Further tests with these acids, including plaque reduction neutralization assays, often called the “gold standard” for testing antiviral potential, showed that safe concentrations of galloylquinic acid also latched on and neutralized covid’s papain-like protease enzyme, which helps the virus evade immune system responses, as well as RNA polymerase, an enzyme essential to covid’s viral replication.

“This integrated approach allowed us to understand how the compounds work and how they act at the molecular level,” as study coauthor Mohamed Abdelsalam, an assistant professor with the Delta University of Science and Technology in Egypt, explained in a statement.

Brazil’s ‘zero deforestation’ pledge

Brazil’s current president Luiz Inácio Lula da Silva won his reelection in 2022, in part, on a platform vowing to reach net “zero deforestation” across the nation. It’s a promise Lula has largely made good on: data from the independent satellite research group Global Forest Watch reported that deforestation of the Brazilian Amazon dropped by 36% during his first year back in office.
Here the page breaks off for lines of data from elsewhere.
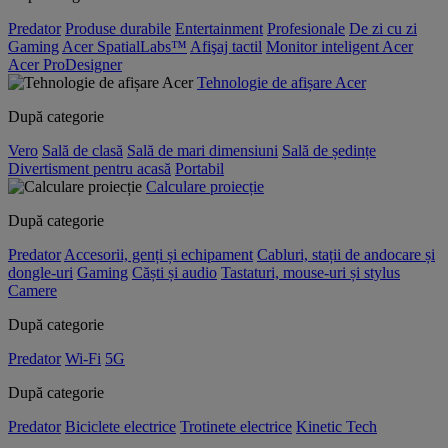
Predator
Produse durabile
Entertainment
Profesionale
De zi cu zi
Gaming
Acer SpatialLabs™
Afişaj tactil
Monitor inteligent Acer
Acer ProDesigner
Tehnologie de afișare Acer
După categorie
Vero
Sală de clasă
Sală de mari dimensiuni
Sală de ședințe
Divertisment pentru acasă
Portabil
Calculare proiecție
După categorie
Predator
Accesorii, genți și echipament
Cabluri, stații de andocare și
dongle-uri
Gaming
Căști și audio
Tastaturi, mouse-uri și stylus
Camere
După categorie
Predator
Wi-Fi
5G
După categorie
Predator
Biciclete electrice
Trotinete electrice
Kinetic Tech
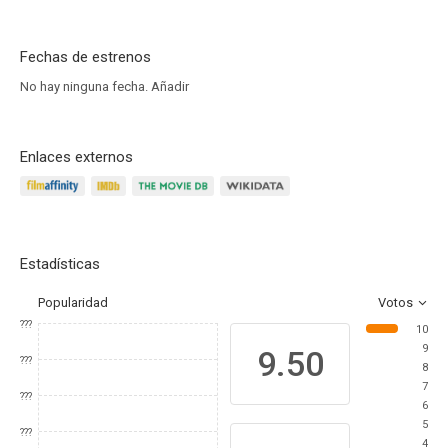
Fechas de estrenos
No hay ninguna fecha.
Añadir
Enlaces externos
Estadísticas
Popularidad
Votos
???
10
9
9.50
???
8
7
???
6
5
???
4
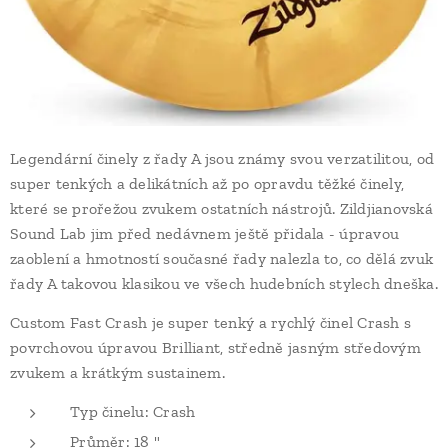
Legendární činely z řady A jsou známy svou verzatilitou, od
super tenkých a delikátních až po opravdu těžké činely,
které se prořežou zvukem ostatních nástrojů. Zildjianovská
Sound Lab jim před nedávnem ještě přidala - úpravou
zaoblení a hmotností současné řady nalezla to, co dělá zvuk
řady A takovou klasikou ve všech hudebních stylech dneška.
Custom Fast Crash je super tenký a rychlý činel Crash s
povrchovou úpravou Brilliant, středně jasným středovým
zvukem a krátkým sustainem.
Typ činelu: Crash
Průměr: 18 "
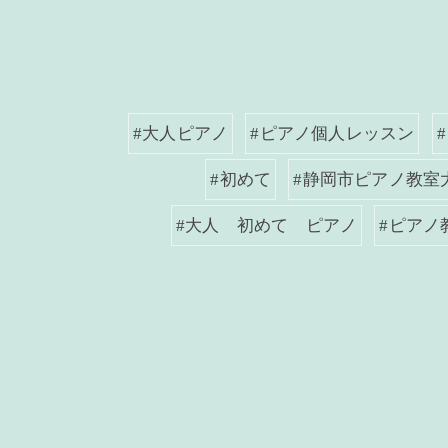
#大人ピアノ
#ピアノ個人レッスン
#初めて
#静岡市ピアノ教室
#大人 初めて ピアノ
#ピアノ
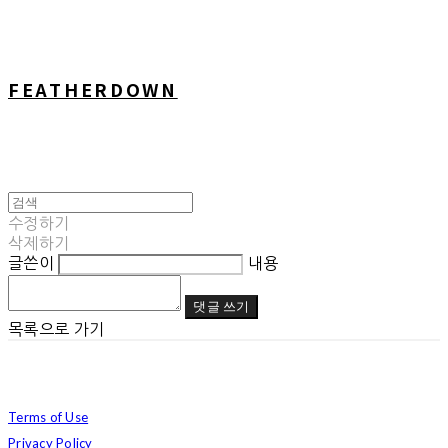
FEATHERDOWN
수정하기
삭제하기
글쓴이
내용
댓글 쓰기
목록으로 가기
Terms of Use
Privacy Policy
The gains look especially impressive amid deforestation due to record wildfires, which burned an area of Brazilian rainforest larger than Italy in 2024, to say nothing of civil servant strikes and local black market economies built on legally dubious land grabs, logging, and mining.

The São Paulo Research Foundation, which helped fund the new research, noted that this project underscores the value of Brazil’s biodiversity not only to the nation’s economy but to global public health as well.

“A few more steps remain before the substance can be developed into a drug against covid-19, including in vivo and clinical trials,” the foundation noted. “However, the study … also reinforces the idea that Brazilian flora is a rich and strategic source for discovering new drugs.”